A (Hypothesis): Let $A$, $B$, $C$, $D$ be four points such that they form a space quadrilateral. 
B1: $\dfrac{1}{2} \mathbf{A} + \dfrac{1}{2} \mathbf{B} = \dfrac{1}{2} \mathbf{C} + \dfrac{1}{2} \mathbf{D}$ where $\dfrac{1}{2} \mathbf{A} + \dfrac{1}{2} \mathbf{B}$ and $\dfrac{1}{2} \mathbf{C} + \dfrac{1}{2} \mathbf{D}$ are congruent sides.
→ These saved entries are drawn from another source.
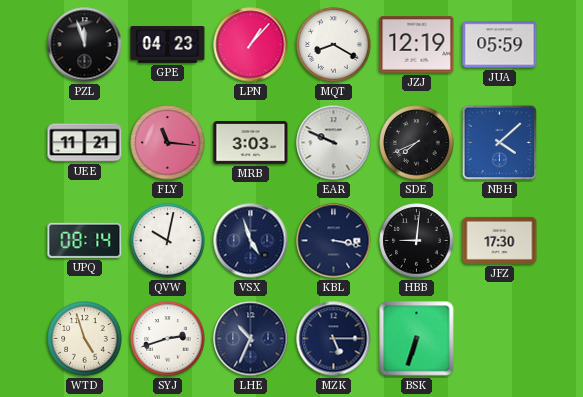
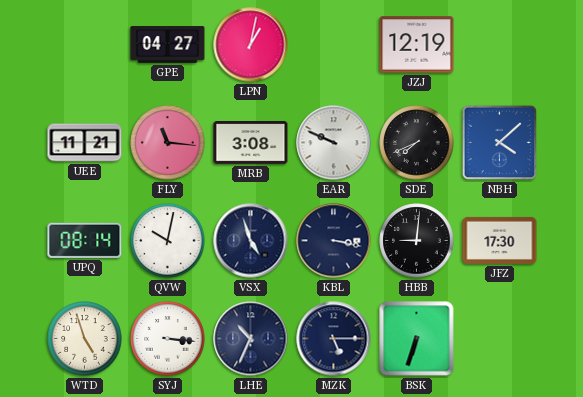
PZL: 11:57 -> none
GPE: 04:23 -> 04:27
LPN: 1:07 -> 1:02
MQT: 8:20 -> none
JUA: 05:59 -> none
MRB: 3:03 -> 3:08
SYJ: 2:42 -> 3:16
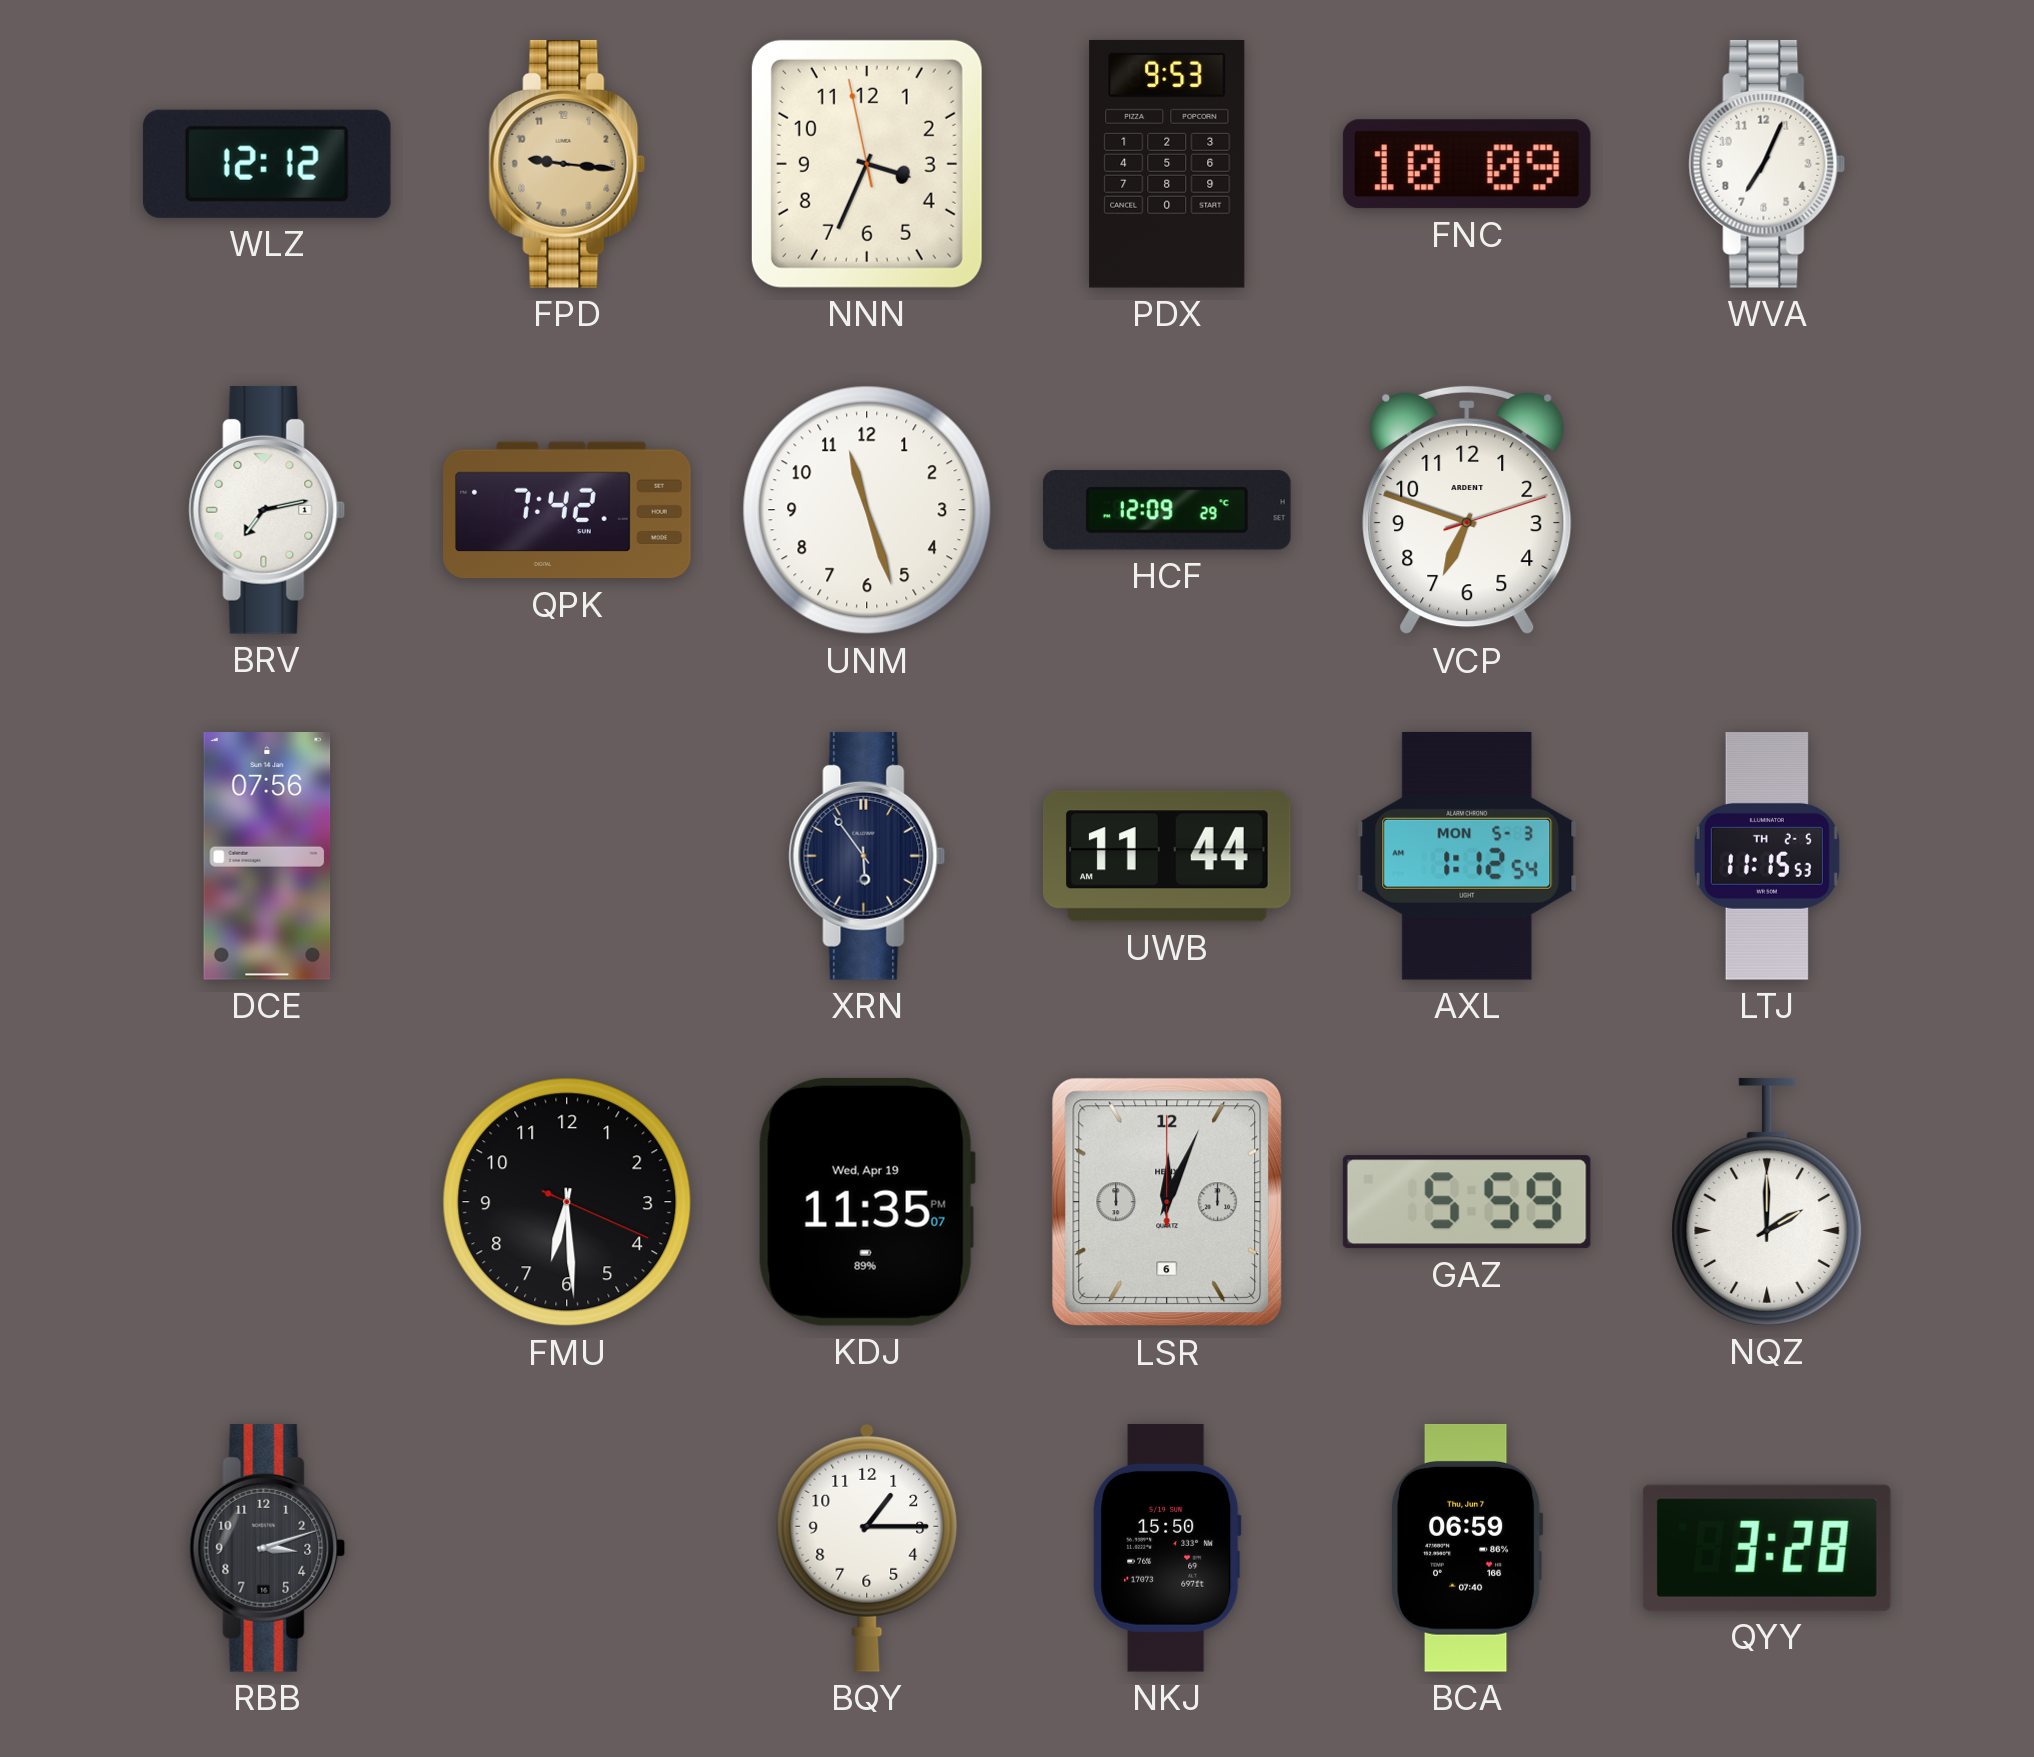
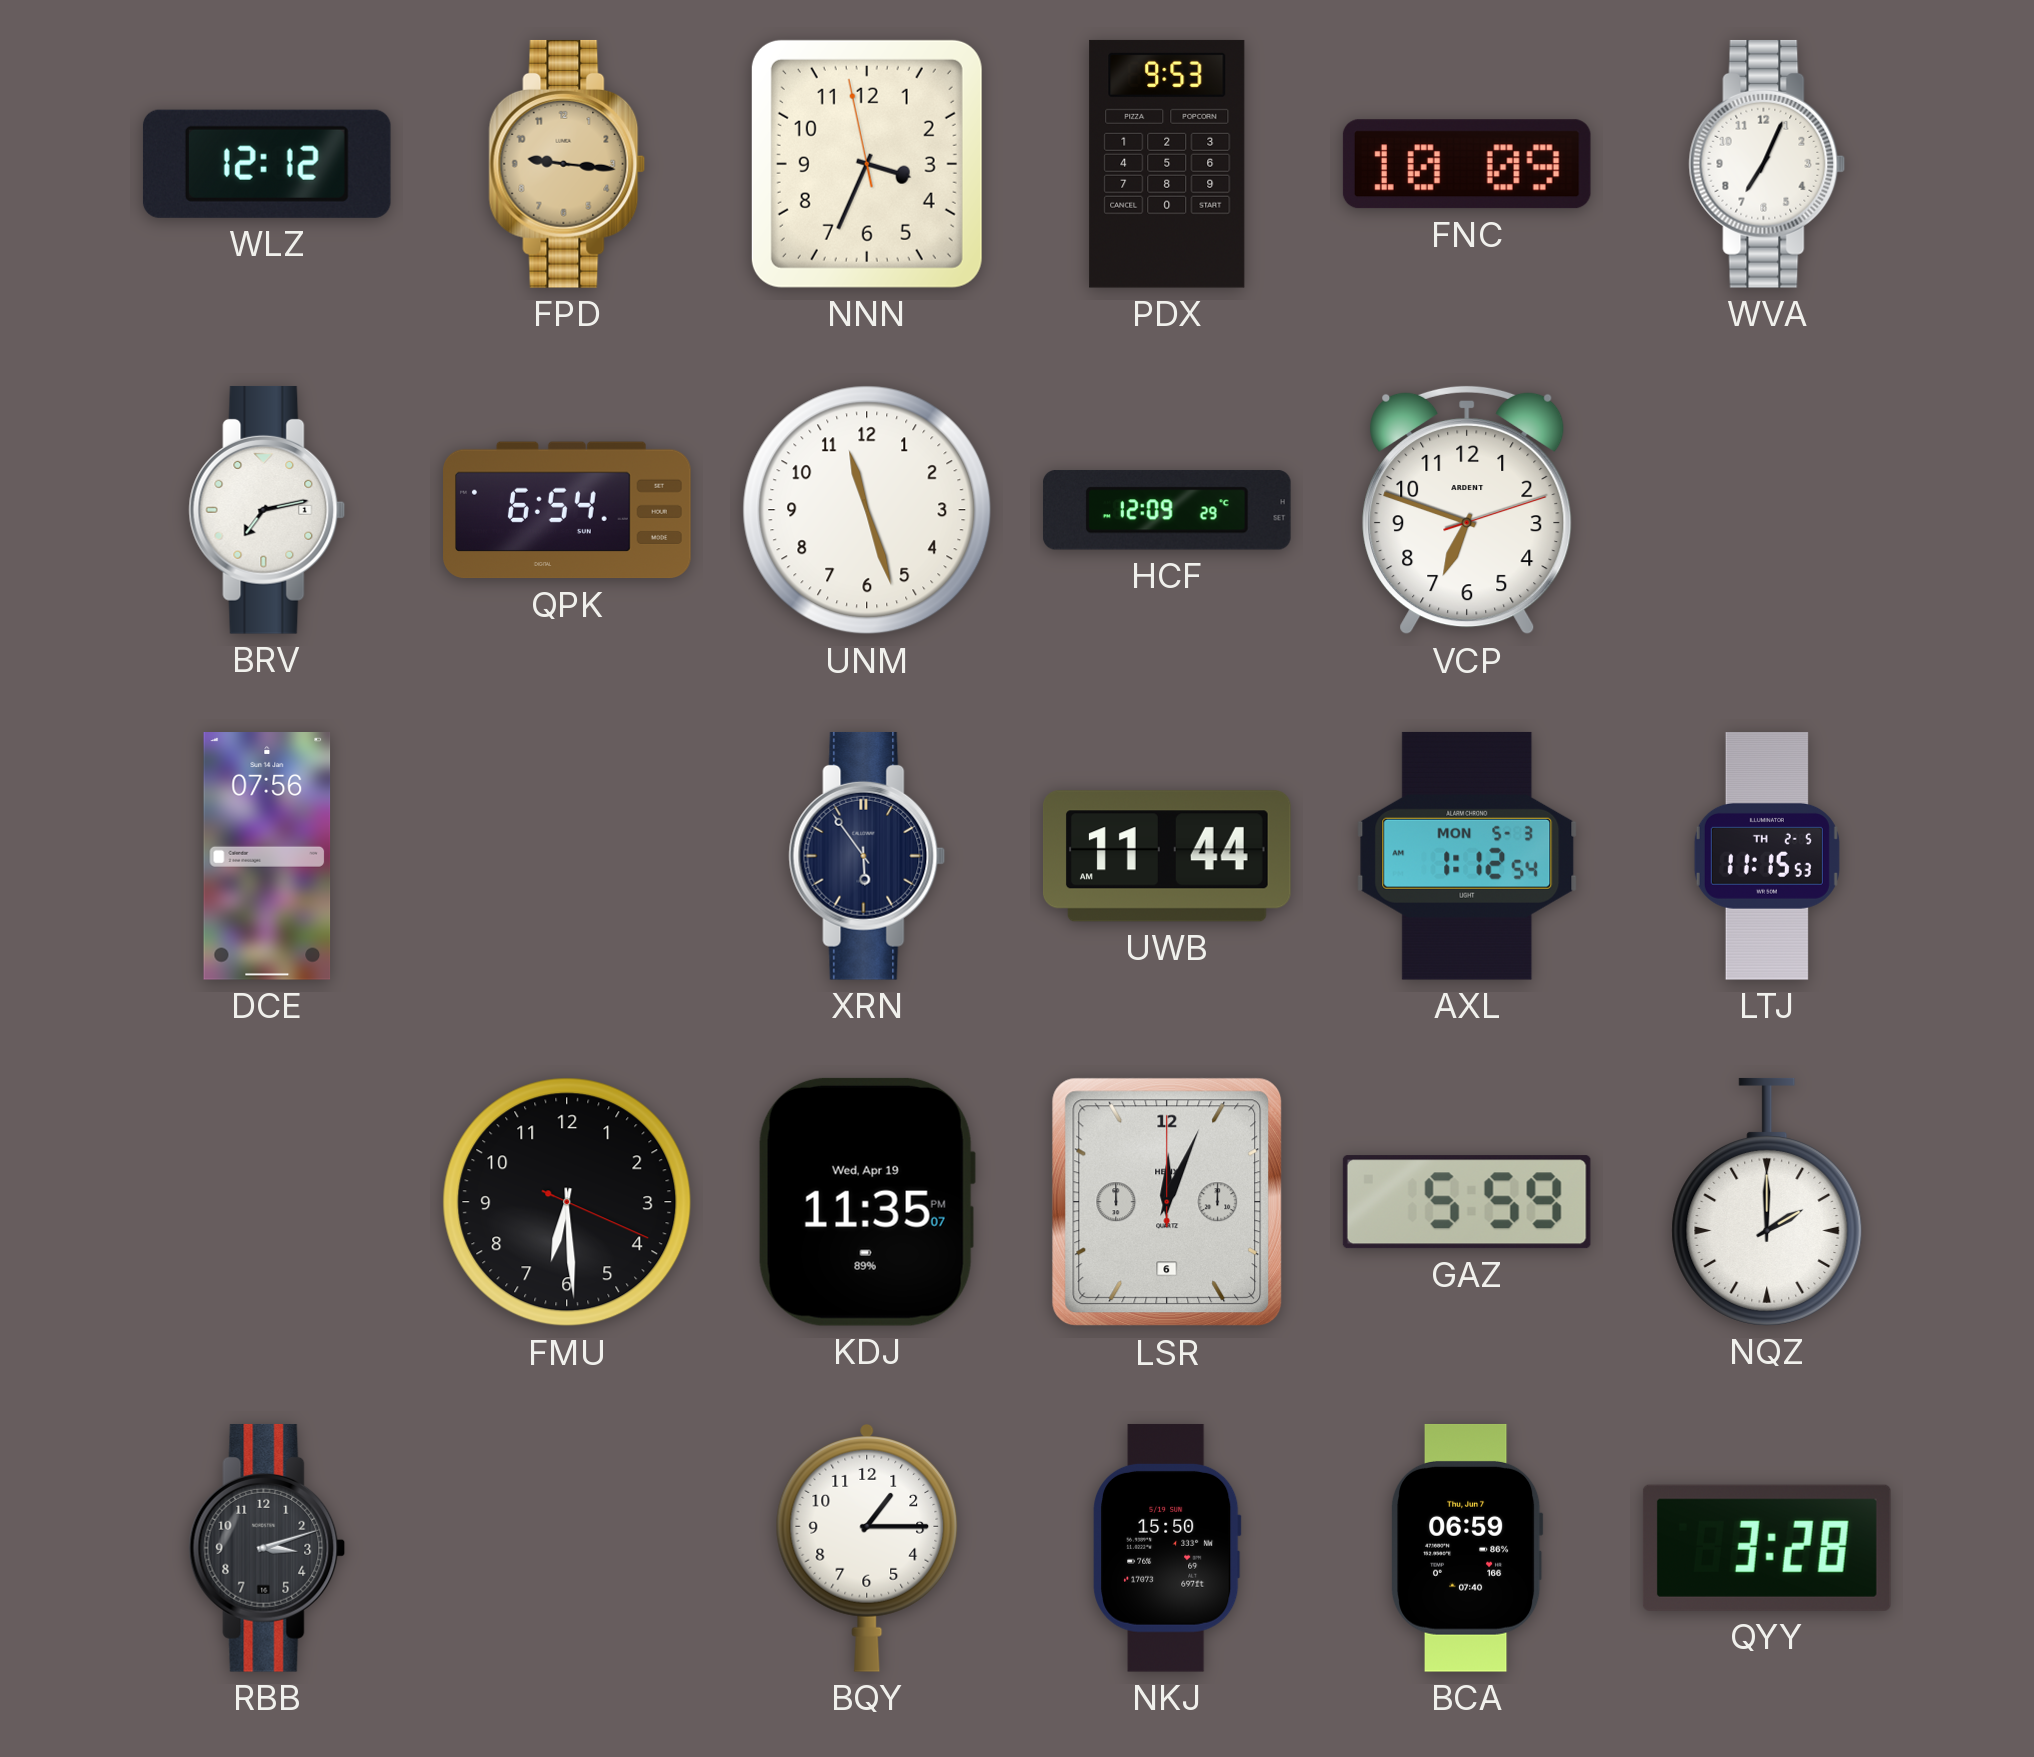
QPK: 7:42 -> 6:54
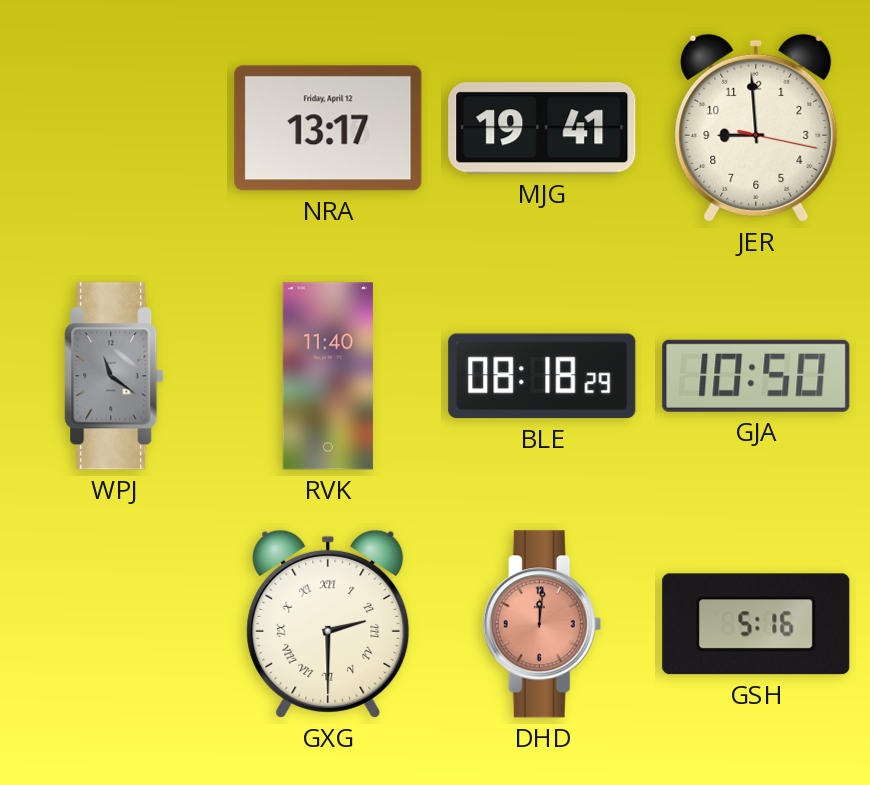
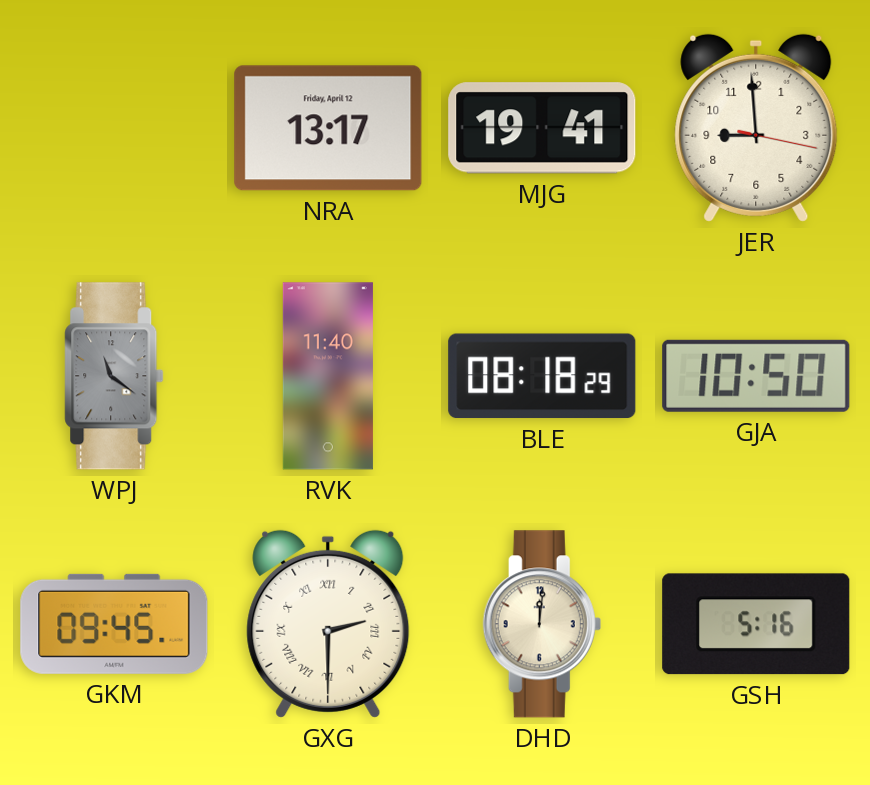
GKM: none -> 09:45
DHD dial: salmon -> cream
The same can be said for the other two sides.
A1: $\mathbf{A} + \mathbf{B} = \mathbf{C} + \mathbf{D}$ by the definition of quadrilaterals.
$\implies \dfrac{1}{2} \left( \mathbf{A} + \mathbf{B} \right) = \dfrac{1}{2} \left( \mathbf{C} + \mathbf{D} \right)$
$\implies \dfrac{1}{2} \mathbf{A} + \dfrac{1}{2} \mathbf{B} = \dfrac{1}{2} \mathbf{C} + \dfrac{1}{2} \mathbf{D}$ 
$Q.E.D.$

I would greatly appreciate it if people could please review my proof for correctness.
 A: Hint: If your four points are $a, b, c, d$, then the midpoints, in order around the quad, are 
$$
p = \frac{1}{2}(a+b), q = \frac{1}{2}(b+c), r = \frac{1}{2}(c+d), s = \frac{1}{2}(d+a).
$$
For $pqrs$ to be a parallelogram, you need the edge from $p$ to $q$ to have the same direction vector as the edge from $s$ to $r$; you need a similar thing to hold for the edges from $q$ to $r$ and $p$ to $s$. 
What's the direction vector of the edge from $p$ to $q$? Can you express it in terms of $a, b, c, d$? 
A: Hint:
since $\vec A+\vec B=\vec C+ \vec D$ we have:
$$
\frac{1}{2}(\vec A+\vec B)=\frac{1}{2}(\vec C+ \vec D)\iff \frac{1}{2}\vec A +\frac{1}{2}\vec B=\frac{1}{2}\vec C+\frac{1}{2}\vec D
$$
A: In general, the midpoints of any convex quadrilateral form a parallelogram, and you can prove that quite easily by drawing diagonals of the initial quadrilateral, but I'm not exactly sure what a space parallelogram is either, nor do I know how to prove this using vectors or check your proof as I have close to none understanding of them.